Debt for new development is still iffier than debt for acquisitions. Much of the restrain for the former is a function of less participants due to the higher cost of debt. “Anytime there is a constrained number of participants, the cost to transact goes up,” Webster said—a simple supply and demand interaction. “You have more development in the pipeline than you have lenders to lend. “We are looking at supply growing at roughly half of the 20-year average,” he added, calling it around 0.9%.

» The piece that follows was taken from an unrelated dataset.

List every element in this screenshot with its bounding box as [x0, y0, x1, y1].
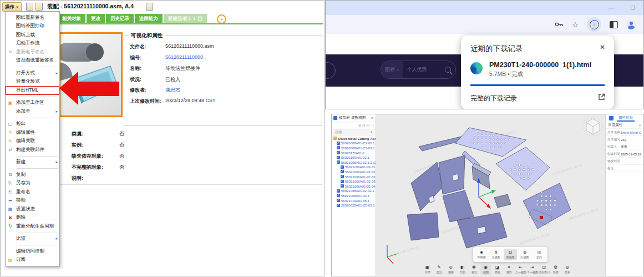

In this environment, where the supply of product against the demand for that product is imbalanced (which is where it has been for the last year), there is a flight to quality. “Dynamic lenders,” Webster said, “who are lending to new development have the pick of the litter.”

Webster is less enthusiastic over the prospects of new-development lending compared to acquisition lending, calling it a tale of two cities, to borrow a Dickens line. He said that those putting out debt for ground-up construction are the investment banks, but with recourse, a smattering of insurance companies and debt funds, but adding that will likely begin improving in the second half of 2023.

According to the CBRE report, on all commercial real estate, banks had the largest share of CBRE’s non-agency loan closings for the third consecutive quarter at 58.3%—up from 46.4% in Q3 2022. More than 80% of bank loans were floating rate. Construction loans accounted for 37% of total bank lending volume, followed by 36% for refinancing and 27% for acquisitions.

Higher mortgage rates and loan constants were the key feature of loan underwriting criteria in Q4 2022. Underwritten debt yields and cap rates on closed loans inched up in Q4 2022. Meanwhile, the average loan-to-value (LTV) ratio increased by 0.3 percentage points from the previous quarter. The percentage of loans carrying interest-only terms remained high, increasing to 72.6% in Q4 2022.